SOURCE DATA Block Start

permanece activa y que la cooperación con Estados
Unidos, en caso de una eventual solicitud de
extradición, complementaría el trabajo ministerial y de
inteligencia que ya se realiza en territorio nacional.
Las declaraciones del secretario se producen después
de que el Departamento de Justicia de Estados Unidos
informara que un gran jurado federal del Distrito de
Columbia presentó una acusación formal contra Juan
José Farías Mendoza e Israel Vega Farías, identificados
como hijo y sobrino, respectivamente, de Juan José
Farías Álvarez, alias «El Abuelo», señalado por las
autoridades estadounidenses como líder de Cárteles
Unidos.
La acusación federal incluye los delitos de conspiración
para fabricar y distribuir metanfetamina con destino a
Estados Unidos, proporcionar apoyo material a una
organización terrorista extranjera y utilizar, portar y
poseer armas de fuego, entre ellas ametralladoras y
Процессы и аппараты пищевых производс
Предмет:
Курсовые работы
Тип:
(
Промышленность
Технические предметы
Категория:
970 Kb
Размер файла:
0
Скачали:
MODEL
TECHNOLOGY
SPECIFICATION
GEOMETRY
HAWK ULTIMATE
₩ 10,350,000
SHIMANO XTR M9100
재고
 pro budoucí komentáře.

SOURCE DATA Block End

**WHAT THIS TASK INVOLVES:** All lines in the data that contain the word "acusación" should be copied.

**RESULT FOR THIS TASK:**
Columbia presentó una acusación formal contra Juan
La acusación federal incluye los delitos de conspiración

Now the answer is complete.